Greening the Grid

An increase in renewable generation and grid edge technologies is enabling the flexibility to decarbonise the power grid.

The weather over the springtime public holidays has become a recipe for record lows in Great Britain’s power grid carbon intensity.

Easter Monday this year saw the carbon intensity of the power grid drop to a new record low of 39 gCO2/kWh at 1pm, with zero carbon sources providing nearly four fifths of electricity. Wind and solar accounted for 60% of the generation mix.

Last year was the greenest year on record for the electricity system, with the average carbon intensity reaching a new low. May 2020 saw both the greenest month on record and the greenest moment at 46 gCO2/kWh. Britain’s power grid has decarbonised by 66% in the last seven years and National Grid ESO’s ambition is to be able to operate a zero-carbon electricity system by 2025.

Increasing renewables

We’ve seen widespread reductions in electricity demand over the past year which was a key factor in reducing 2020’s carbon intensity, but new records set for renewable power sources and the longest stretch of coal-free power (almost 68 days) have made this possible.

The average carbon intensity of May 2020 was 143 gCO2/kWh, but to meet the UK government’s 68% reduction in carbon emissions by 2030, the annual average carbon intensity must be below 100 gCO2/kWh.

Action is still needed to increase the quantity of renewable generation connected to the grid, but this also highlights the need for more low carbon technologies to provide power when output from renewable generation is low.
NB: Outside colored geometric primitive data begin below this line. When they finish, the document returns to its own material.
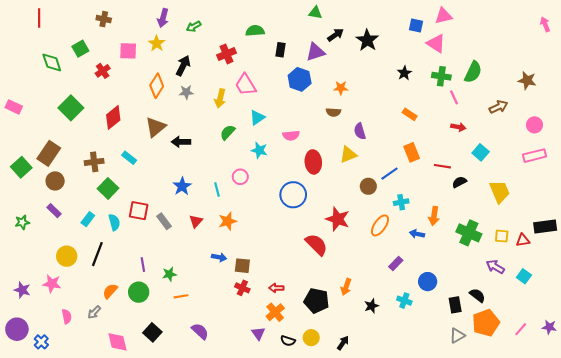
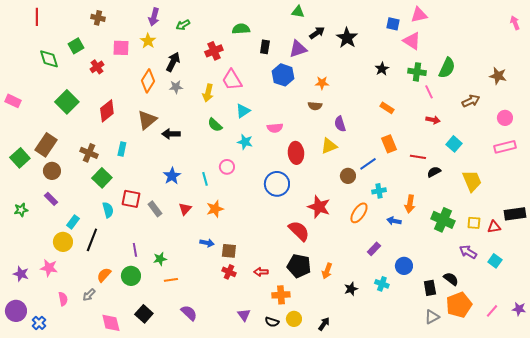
green semicircle: (228, 132) -> (215, 125), turned -91
cyan rectangle: (129, 158) -> (122, 149), turned 64
brown cross: (94, 162) -> (89, 153), turned 30
cyan rectangle: (88, 219) -> (73, 222), moved
black pentagon: (316, 301) -> (299, 266), moved
orange cross: (275, 312) -> (281, 295), moved, turned 36

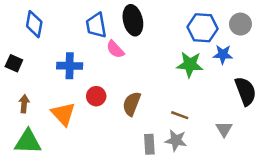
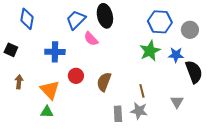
gray circle: (240, 24) -> (190, 30), moved
blue trapezoid: (96, 25) -> (76, 20), turned 55
blue star: (223, 54) -> (176, 55), moved
green star: (190, 65) -> (150, 51), turned -30
brown line: (180, 115) -> (142, 91), turned 56
green triangle: (28, 142) -> (47, 112), moved, size x0.6

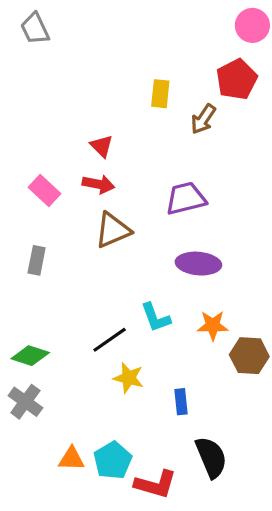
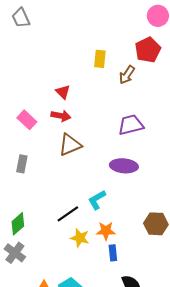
purple trapezoid: (186, 198) -> (131, 125), moved
cyan L-shape: (156, 318) -> (97, 200), turned 80
orange star: (213, 325) -> (106, 231), moved
green diamond: (30, 356) -> (18, 224), turned -60

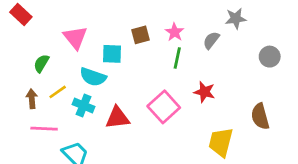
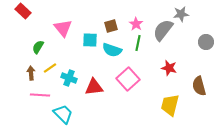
gray semicircle: (211, 40) -> (163, 30), size x1.6
cyan semicircle: (93, 77) -> (112, 50), moved
red star: (204, 92) -> (169, 68), moved

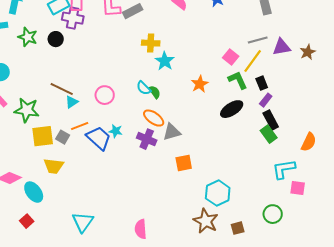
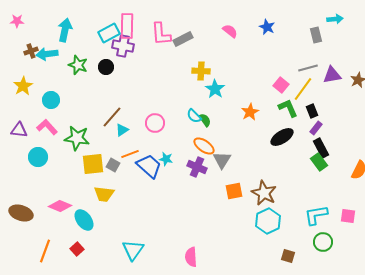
brown line: (62, 89) -> (112, 117), turned -75
gray triangle: (172, 132) -> (222, 160), turned -42
cyan L-shape: (284, 169) -> (316, 215), moved
brown star: (206, 221) -> (264, 193), moved
brown square: (238, 228) -> (288, 256), turned 32

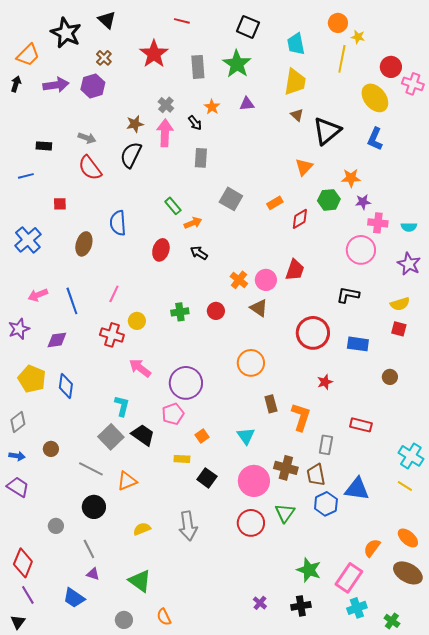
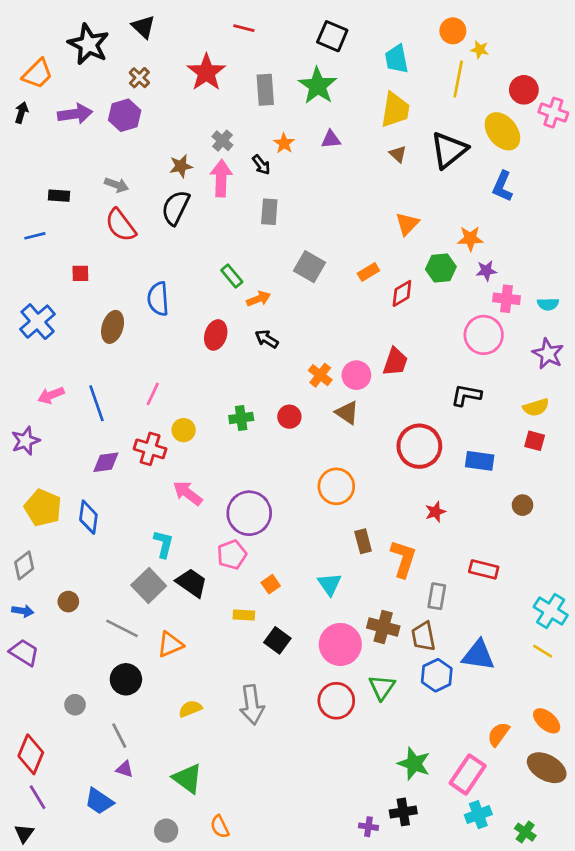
black triangle: (327, 131) -> (449, 150), moved
purple diamond: (57, 340) -> (106, 462), moved
purple cross: (260, 603) -> (368, 827), moved, turned -32

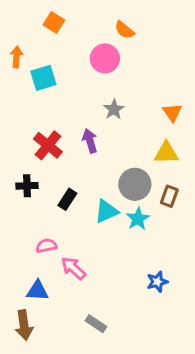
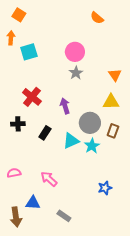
orange square: (54, 22) -> (19, 15), moved
orange semicircle: (124, 30) -> (97, 18), moved
pink circle: (105, 58) -> (75, 52), moved
purple arrow: (90, 141) -> (65, 106), moved
pink semicircle: (46, 246) -> (14, 173), moved
blue triangle: (37, 291) -> (33, 203), moved

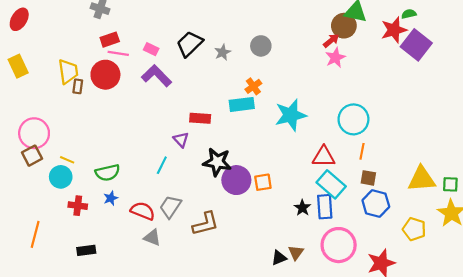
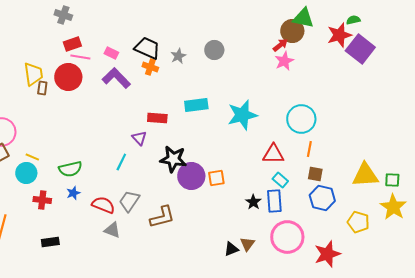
black trapezoid: (190, 44) -> (147, 48), turned 68
orange cross: (253, 86) -> (150, 67), moved, turned -35
cyan rectangle: (331, 184) -> (280, 180), size x0.6

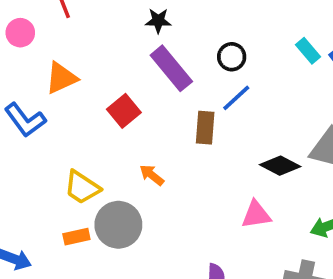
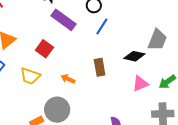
brown rectangle: (205, 128) -> (100, 67), moved
yellow trapezoid: (82, 187) -> (30, 76), moved
pink triangle: (256, 215) -> (140, 84), moved

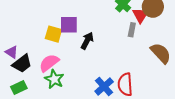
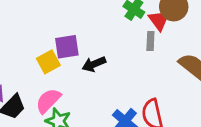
yellow square: (53, 34) -> (48, 62), turned -36
black arrow: (87, 41) -> (94, 64), turned -132

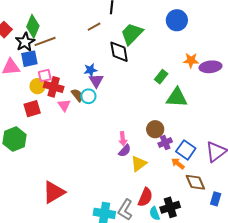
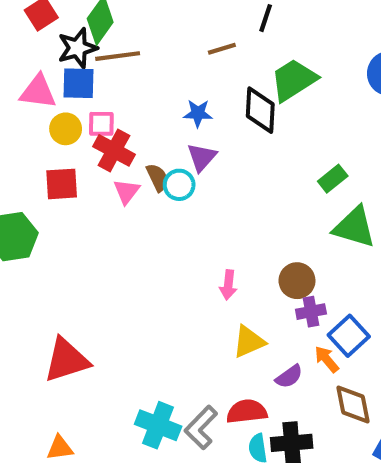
blue star: (90, 70) -> (198, 113), moved
yellow circle: (37, 86) -> (66, 129), moved
purple semicircle: (125, 151) -> (289, 376), moved
red semicircle: (145, 197) -> (247, 411), turned -132

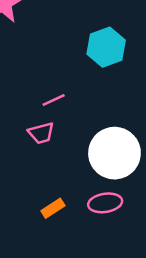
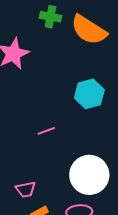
pink trapezoid: (41, 133) -> (26, 189), moved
New research estimates that global electricity consumption will double by 2050 due to the electrification of transport and heat, which would require four-times as much low carbon power output compared to today. This wide-scale deployment of renewable generation needs to start from now, with at least 40 GW of new capacity being connected to Britain’s electricity system by 2030.

Supply and demand

For the future electricity system to be as flexible as the current one, renewable generators need to store and release energy on demand. To maximise this, new tools are being deployed to forecast future energy demands and prepare for environmental factors.

Grid edge technologies such as distributed storage, distributed generation, smart meters, smart appliances, and electric vehicles are becoming more commonplace and continuing to innovate how we interact with our energy supply. Utility scale battery storage has a vital role to play in Britain’s energy mix and, alongside the wide-scale deployment of renewable generation, as much as 30 GW installed capacity could be required by 2050.

The key trends of decarbonisation, decentralisation and digitalisation are driving rapid change in the industry. Grid edge technologies are disrupting electricity infrastructure, enabling renewables to provide reliable baseload generation for a low carbon power grid, and empowering consumers to take control of their energy use.


At what pace do we need to deploy low carbon technologies to meet the electricity demand of the future and how can we ensure that demand reduction remains at the forefront?